Inglourious Basterds

Released: 19 Aug 2009

Two men, one holding a knife, in a forest setting.
Two men, one holding a knife, in a forest setting.
3

Anticipation.

Hey, it’s QT. But can he be trusted with one of the most painful episodes in history?

3

Enjoyment.

Amazing whenever the Jew Hunter is on screen. Wait, is this movie still running?

3

In Retrospect.

Too long and too full of itself, but saved by one genius performance and some hot flashes of classic QT dialogue.

Quentin Tarantino’s World War Two epic is saved by one genius performance and some hot flashes of dialogue.

Inglourious Basterds starts with the best scene Quentin Tarantino has written since Dennis Hopper told Christopher Walken he’s an egg-plant in True Romance. Whisking volatile comedy with powderkeg violence, it’s as good as it gets. And it never gets that good again.

Unfolding in German, French and English, this terrific opening scene sees the villainous ‘Jew Hunter’, Colonel Hans Landa (Christoph Waltz), murder a Jewish family hiding in a French farm. But one girl (Mélanie Laurent) escapes, growing up to run a Paris cinema where she hatches a plot to kill Hitler and the Reich’s top brass when they attend a movie premiere.

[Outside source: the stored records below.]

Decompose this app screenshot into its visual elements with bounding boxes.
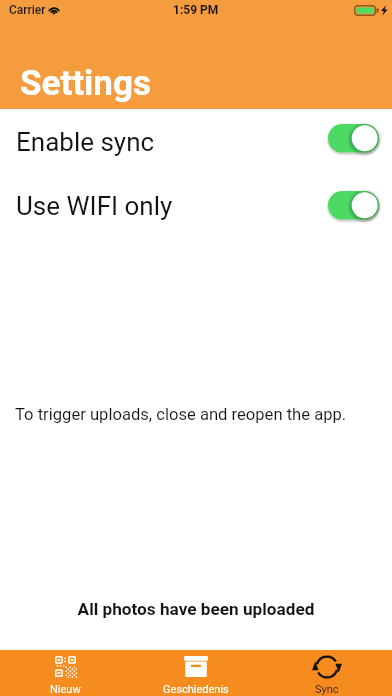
staticText: 1:59 PM xyxy=(173,3,219,17)
staticText: To trigger uploads, close and reopen the… xyxy=(15,405,347,424)
staticText: Enable sync xyxy=(16,127,328,157)
staticText: Use WIFI only xyxy=(16,191,328,221)
staticText: All photos have been uploaded xyxy=(0,599,392,619)
other: Nieuw xyxy=(55,656,76,677)
button[interactable]: Toggle xyxy=(328,121,385,156)
staticText: Settings xyxy=(20,63,151,104)
button[interactable]: Use WIFI only xyxy=(0,178,392,234)
button[interactable]: Toggle xyxy=(328,188,385,223)
staticText: Geschiedenis xyxy=(163,683,229,696)
button[interactable]: Sync xyxy=(261,650,392,696)
staticText: Carrier xyxy=(9,3,46,17)
staticText: Sync xyxy=(315,683,339,696)
staticText: Nieuw xyxy=(50,683,81,696)
button[interactable]: Geschiedenis xyxy=(130,650,261,696)
other: Geschiedenis xyxy=(184,655,208,677)
button[interactable]: Nieuw xyxy=(0,650,130,696)
button[interactable]: Enable sync xyxy=(0,114,392,170)
other: Sync xyxy=(312,655,342,679)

What we have here, then, is QT gleefully harnessing film’s power to rewrite history. Meanwhile, Michael Fassbender’s British agent (a film critic by training) gets orders from an unrecognisable Mike Myers to hook up with German actress-cum-spy Diane Kruger to take out Hitler himself. Once again, it’s tough-grrls who are the real heroes in QT’s world of violent men. And Kruger provides the trademark foot fetishism.

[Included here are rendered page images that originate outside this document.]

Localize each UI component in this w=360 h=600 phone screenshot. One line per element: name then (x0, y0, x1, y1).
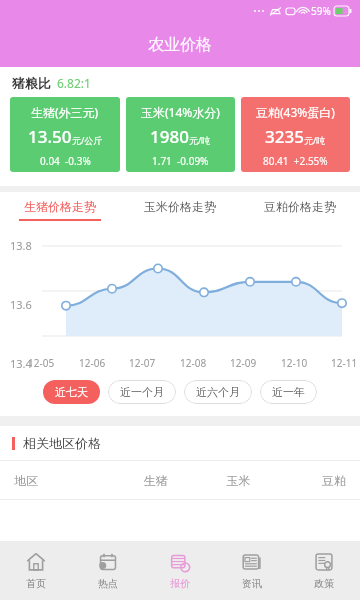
button[interactable]: 豆粕(43%蛋白) (241, 97, 350, 172)
button[interactable]: 生猪价格走势 (0, 192, 120, 228)
staticText: 13.50 (28, 125, 72, 148)
button[interactable]: 报价 (144, 541, 216, 600)
staticText: 59% (311, 4, 331, 18)
staticText: 13.6 (10, 297, 32, 312)
staticText: 相关地区价格 (23, 435, 101, 451)
staticText: 报价 (170, 577, 190, 590)
staticText: 生猪价格走势 (24, 199, 96, 214)
staticText: 玉米价格走势 (144, 199, 216, 214)
staticText: 3235 (265, 125, 304, 148)
staticText: 豆粕 (280, 473, 346, 488)
staticText: 资讯 (242, 577, 262, 590)
staticText: 元/吨 (304, 134, 326, 146)
button[interactable]: 玉米(14%水分) (126, 97, 235, 172)
staticText: 元/吨 (189, 134, 211, 146)
button[interactable]: 资讯 (216, 541, 288, 600)
staticText: 80.41 +2.55% (263, 154, 328, 168)
staticText: 玉米 (197, 473, 280, 488)
staticText: 农业价格 (148, 35, 212, 55)
button[interactable]: 热点 (72, 541, 144, 600)
staticText: 猪粮比 (12, 75, 51, 91)
staticText: 12-10 (281, 356, 308, 370)
staticText: 13.4 (10, 356, 32, 371)
button[interactable]: 近七天 (43, 380, 100, 404)
staticText: 首页 (26, 577, 46, 590)
staticText: 豆粕(43%蛋白) (256, 104, 335, 120)
staticText: 近一年 (272, 385, 305, 399)
button[interactable]: 豆粕价格走势 (240, 192, 360, 228)
button[interactable]: 近一个月 (108, 380, 176, 404)
staticText: 12-11 (331, 356, 358, 370)
staticText: 生猪(外三元) (31, 104, 99, 120)
staticText: 13.8 (10, 238, 32, 253)
staticText: 近七天 (55, 385, 88, 399)
button[interactable]: 玉米价格走势 (120, 192, 240, 228)
staticText: 12-05 (28, 356, 55, 370)
staticText: 12-09 (230, 356, 257, 370)
staticText: 地区 (14, 473, 114, 488)
button[interactable]: 首页 (0, 541, 72, 600)
staticText: 近一个月 (120, 385, 164, 399)
staticText: 近六个月 (196, 385, 240, 399)
staticText: 1980 (150, 125, 189, 148)
button[interactable]: 近一年 (260, 380, 317, 404)
staticText: 热点 (98, 577, 118, 590)
button[interactable]: 政策 (288, 541, 360, 600)
staticText: 6.82:1 (57, 75, 91, 91)
staticText: 生猪 (114, 473, 197, 488)
staticText: 1.71 -0.09% (152, 154, 209, 168)
staticText: 豆粕价格走势 (264, 199, 336, 214)
staticText: 元/公斤 (72, 134, 103, 146)
button[interactable]: 生猪(外三元) (10, 97, 120, 172)
staticText: 政策 (314, 577, 334, 590)
staticText: 0.04 -0.3% (40, 154, 91, 168)
staticText: 12-07 (129, 356, 156, 370)
staticText: 玉米(14%水分) (141, 104, 220, 120)
button[interactable]: 近六个月 (184, 380, 252, 404)
staticText: 12-06 (79, 356, 106, 370)
staticText: 12-08 (180, 356, 207, 370)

So where, exactly, are the Basterds in all this? Well, quite. After Brad Pitt’s redneck half-Apache leader Aldo Raine demands his squad of Jewish-American soldiers each bring him 100 Nazi scalps, they barely feature. After fearsome introductions, infamous Nazi-killing German Til Schweiger doesn’t say a word in the film, and blankety-blank Eli Roth leaves you wishing they’d cast a proper actor as the infamous ‘Bear Jew’. Woody Allen would’ve been good.

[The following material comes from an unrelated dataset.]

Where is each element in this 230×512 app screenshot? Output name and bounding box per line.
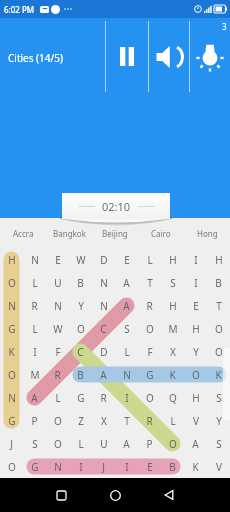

QT’s war opus is topped and tailed by shocking massacres, but in-between, the violence erupts only in short, bloody blasts. The devil is in the dialogue. Tarantino’s best action set-pieces are all verbal: the farmhouse scene, a tavern drinking game in which an SS officer grows suspicious of Fassbender’s German accent, and, basically, every time Landa opens his mouth.

Nothing in the entire movie is as funny, frightening or sophisticated as Christoph Waltz’s unforgettable performance. All silken menace veiling sociopathic derangement, he’s full of tiny intricacies that don’t come from the script – whether carefully undoing the fastenings on a notebook, or eating apple strudel (“Ah, ah! Wait for ze cream…”).

Trouble is, the rest of Basterds drags on and on and on. Over the last decade, Tarantino’s movies have become less frequent and more indulgent. Now it’s got to the point where he repeats long dialogue scenes until you’re tired of hearing people talk. Inglourious Basterds ran very baggy at its Cannes cut of two hours and 41 minutes. It’s no exaggeration to say that an hour could have been hacked away like a Nazi scalp.

Tarantino has been wrestling with the script for more than a decade and he still hasn’t nailed it. He even hauls in Samuel L Jackson to interject several voiceover-interludes when he runs out of ideas for how to tell the story.

By the bizarre, blazing sado-massacre of a finale, QT has let loose completely: flashes of cine-genius curdle with crude, crazy juvenility, although it doesn’t stop this being his most purely enjoyable film since Kill Bill: Vol. 1. The banana-chinned supergeek himself obviously likes it – just wait for the last line.